_What needs to be done_: For the data below, restate word for word only the lines from the line containing "Horário Vendas" through the line containing "Atividade de Intermediação de Crédito", both ends included.

_Dataset records_:

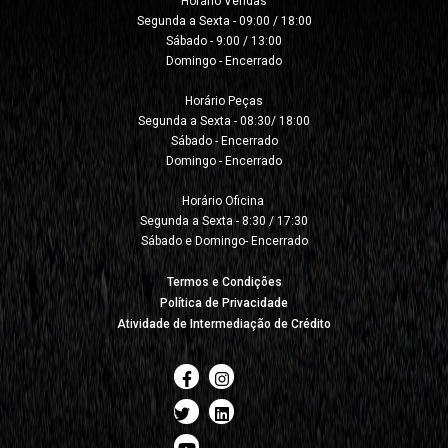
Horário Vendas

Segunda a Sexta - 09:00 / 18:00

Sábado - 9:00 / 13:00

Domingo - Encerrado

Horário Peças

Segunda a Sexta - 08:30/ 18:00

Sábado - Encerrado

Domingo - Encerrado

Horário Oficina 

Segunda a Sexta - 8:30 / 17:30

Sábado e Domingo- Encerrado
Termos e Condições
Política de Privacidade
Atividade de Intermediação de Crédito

* * *

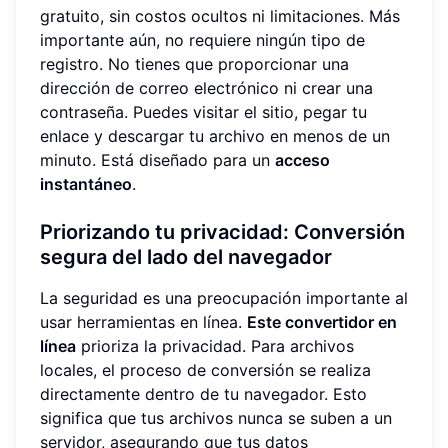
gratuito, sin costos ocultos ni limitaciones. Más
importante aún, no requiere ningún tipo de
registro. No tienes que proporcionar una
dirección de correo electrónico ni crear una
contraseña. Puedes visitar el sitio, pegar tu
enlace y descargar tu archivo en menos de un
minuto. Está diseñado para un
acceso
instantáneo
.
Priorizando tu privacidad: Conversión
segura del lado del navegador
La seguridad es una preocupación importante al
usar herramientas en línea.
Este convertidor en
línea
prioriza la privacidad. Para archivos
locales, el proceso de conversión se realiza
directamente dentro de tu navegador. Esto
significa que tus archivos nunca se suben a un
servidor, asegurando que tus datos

...

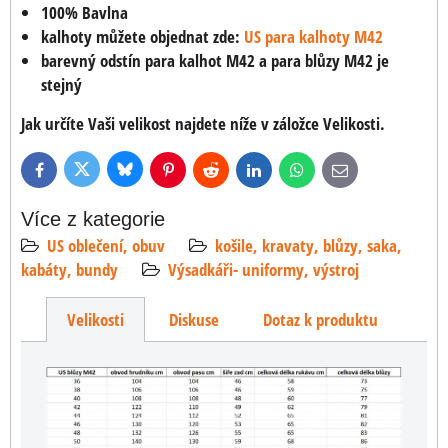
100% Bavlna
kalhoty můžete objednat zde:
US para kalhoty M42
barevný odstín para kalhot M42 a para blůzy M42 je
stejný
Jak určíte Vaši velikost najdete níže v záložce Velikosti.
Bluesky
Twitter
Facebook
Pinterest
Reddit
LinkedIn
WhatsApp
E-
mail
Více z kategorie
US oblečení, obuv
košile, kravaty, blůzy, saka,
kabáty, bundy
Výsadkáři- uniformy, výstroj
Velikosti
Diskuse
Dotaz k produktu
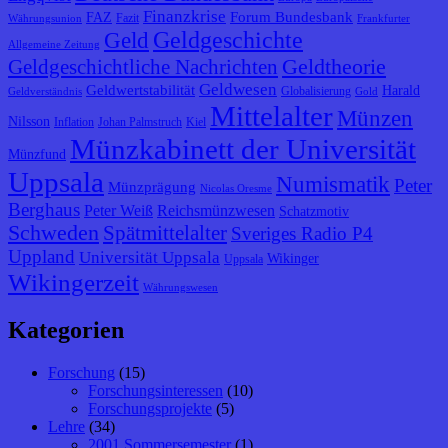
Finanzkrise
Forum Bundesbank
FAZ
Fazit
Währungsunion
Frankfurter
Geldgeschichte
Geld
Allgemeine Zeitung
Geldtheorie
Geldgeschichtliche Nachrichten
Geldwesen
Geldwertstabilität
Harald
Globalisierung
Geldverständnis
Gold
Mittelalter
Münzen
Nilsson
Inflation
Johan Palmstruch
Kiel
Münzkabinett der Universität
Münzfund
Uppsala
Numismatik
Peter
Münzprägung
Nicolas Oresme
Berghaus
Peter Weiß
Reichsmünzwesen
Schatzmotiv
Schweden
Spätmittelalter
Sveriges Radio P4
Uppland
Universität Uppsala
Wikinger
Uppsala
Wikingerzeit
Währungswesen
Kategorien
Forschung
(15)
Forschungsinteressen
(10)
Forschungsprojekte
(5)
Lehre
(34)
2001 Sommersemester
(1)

_Result for this exercise_:
Horário Vendas

Segunda a Sexta - 09:00 / 18:00

Sábado - 9:00 / 13:00

Domingo - Encerrado

Horário Peças

Segunda a Sexta - 08:30/ 18:00

Sábado - Encerrado

Domingo - Encerrado

Horário Oficina 

Segunda a Sexta - 8:30 / 17:30

Sábado e Domingo- Encerrado
Termos e Condições
Política de Privacidade
Atividade de Intermediação de Crédito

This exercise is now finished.